PROBLEM DETAILS: Every line below must be copied as written, except for pictures.

Transcribed page contents:
◇ ◇ ◇ ◇ ◇
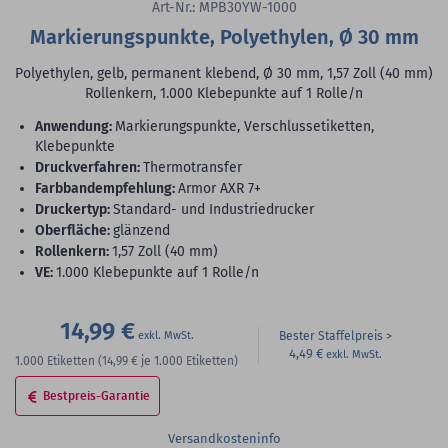
Art-Nr.: MPB30YW-1000
Markierungspunkte, Polyethylen, Ø 30 mm
Polyethylen, gelb, permanent klebend, Ø 30 mm, 1,57 Zoll (40 mm)
Rollenkern, 1.000 Klebepunkte auf 1 Rolle/n
Anwendung:
Markierungspunkte, Verschlussetiketten,
Klebepunkte
Druckverfahren:
Thermotransfer
Farbbandempfehlung:
Armor AXR 7+
Druckertyp:
Standard- und Industriedrucker
Oberfläche:
glänzend
Rollenkern:
1,57 Zoll (40 mm)
VE:
1.000 Klebepunkte auf 1 Rolle/n
14,99 €
Bester Staffelpreis
4,49 €
1.000
Etiketten
(14,99 €
je 1.000 Etiketten)
Bestpreis-Garantie
Versandkosteninfo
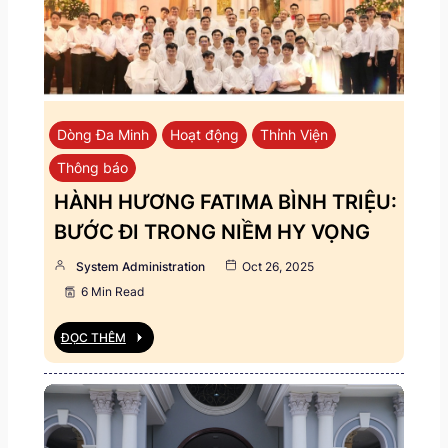
Dòng Đa Minh
Hoạt động
Thỉnh Viện
Thông báo
HÀNH HƯƠNG FATIMA BÌNH TRIỆU:
BƯỚC ĐI TRONG NIỀM HY VỌNG
System Administration
Oct 26, 2025
6 Min Read
ĐỌC THÊM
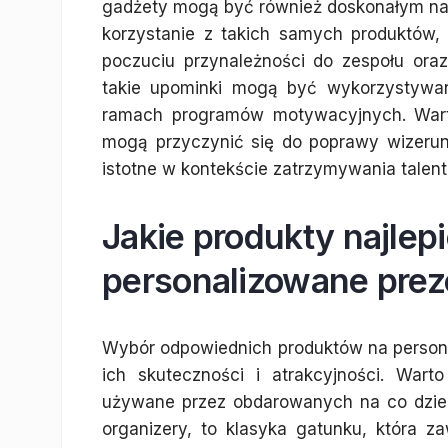
gadżety mogą być również doskonałym narz
korzystanie z takich samych produktów, 
poczuciu przynależności do zespołu or
takie upominki mogą być wykorzystywan
ramach programów motywacyjnych. Wart
mogą przyczynić się do poprawy wizerun
istotne w kontekście zatrzymywania talentó
Jakie produkty najlepi
personalizowane prez
Wybór odpowiednich produktów na persona
ich skuteczności i atrakcyjności. War
używane przez obdarowanych na co dzień.
organizery, to klasyka gatunku, która z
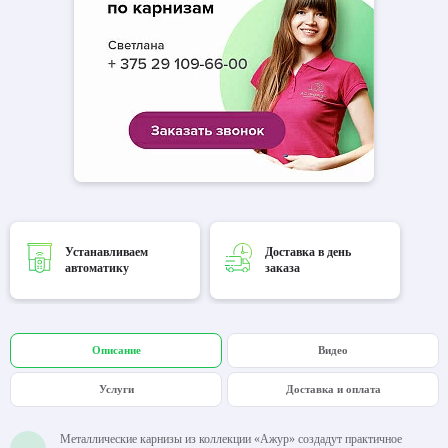
Устанавливаем
Доставка в день
автоматику
заказа
Описание
Видео
Услуги
Доставка и оплата
Металлические карнизы из коллекции «Ажур» создадут практичное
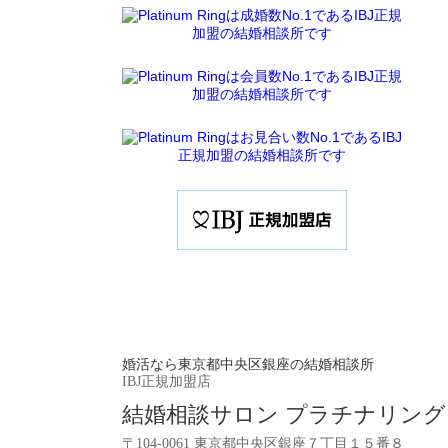
婚活なら東京都中央区銀座の結婚相談所
IBJ正規加盟店
結婚相談サロン プラチナリング
〒104-0061 東京都中央区銀座７丁目１５番８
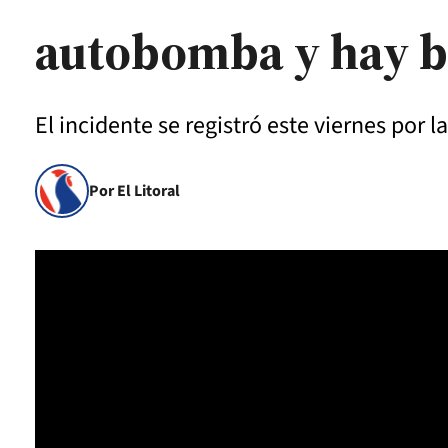
autobomba y hay 
El incidente se registró este viernes por l
Por El Litoral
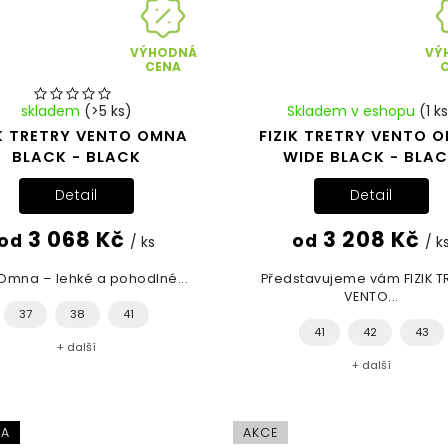
VÝHODNÁ
VÝ
CENA
skladem
(>5 ks)
Skladem v eshopu
(1 k
IK TRETRY VENTO OMNA
FIZIK TRETRY VENTO 
BLACK - BLACK
WIDE BLACK - BLA
Detail
Detail
3 068 Kč
3 208 Kč
od
od
/ ks
/ k
 Omna – lehké a pohodlné...
Představujeme vám FIZIK T
VENTO...
37
38
41
41
42
43
+ další
+ další
KA
AKCE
◇ ◇ ◇ ◇ ◇
EXPECTED ANSWER:
Art-Nr.: MPB30YW-1000
Markierungspunkte, Polyethylen, Ø 30 mm
Polyethylen, gelb, permanent klebend, Ø 30 mm, 1,57 Zoll (40 mm)
Rollenkern, 1.000 Klebepunkte auf 1 Rolle/n
Anwendung:
Markierungspunkte, Verschlussetiketten,
Klebepunkte
Druckverfahren:
Thermotransfer
Farbbandempfehlung:
Armor AXR 7+
Druckertyp:
Standard- und Industriedrucker
Oberfläche:
glänzend
Rollenkern:
1,57 Zoll (40 mm)
VE:
1.000 Klebepunkte auf 1 Rolle/n
14,99 €
Bester Staffelpreis
4,49 €
1.000
Etiketten
(14,99 €
je 1.000 Etiketten)
Bestpreis-Garantie
Versandkosteninfo
Dòng Đa Minh
Hoạt động
Thỉnh Viện
Thông báo
HÀNH HƯƠNG FATIMA BÌNH TRIỆU:
BƯỚC ĐI TRONG NIỀM HY VỌNG
System Administration
Oct 26, 2025
6 Min Read
ĐỌC THÊM
gadżety mogą być również doskonałym narz
korzystanie z takich samych produktów, 
poczuciu przynależności do zespołu or
takie upominki mogą być wykorzystywan
ramach programów motywacyjnych. Wart
mogą przyczynić się do poprawy wizerun
istotne w kontekście zatrzymywania talentó
Jakie produkty najlepi
personalizowane prez
Wybór odpowiednich produktów na persona
ich skuteczności i atrakcyjności. War
używane przez obdarowanych na co dzień.
organizery, to klasyka gatunku, która z
Устанавливаем
Доставка в день
автоматику
заказа
Описание
Видео
Услуги
Доставка и оплата
Металлические карнизы из коллекции «Ажур» создадут практичное
婚活なら東京都中央区銀座の結婚相談所
IBJ正規加盟店
結婚相談サロン プラチナリング
〒104-0061 東京都中央区銀座７丁目１５番８
autobomba y hay 
El incidente se registró este viernes por l
Por El Litoral
VÝHODNÁ
VÝ
CENA
skladem
(>5 ks)
Skladem v eshopu
(1 k
IK TRETRY VENTO OMNA
FIZIK TRETRY VENTO 
BLACK - BLACK
WIDE BLACK - BLA
Detail
Detail
3 068 Kč
3 208 Kč
od
od
/ ks
/ k
 Omna – lehké a pohodlné...
Představujeme vám FIZIK T
VENTO...
37
38
41
41
42
43
+ další
+ další
KA
AKCE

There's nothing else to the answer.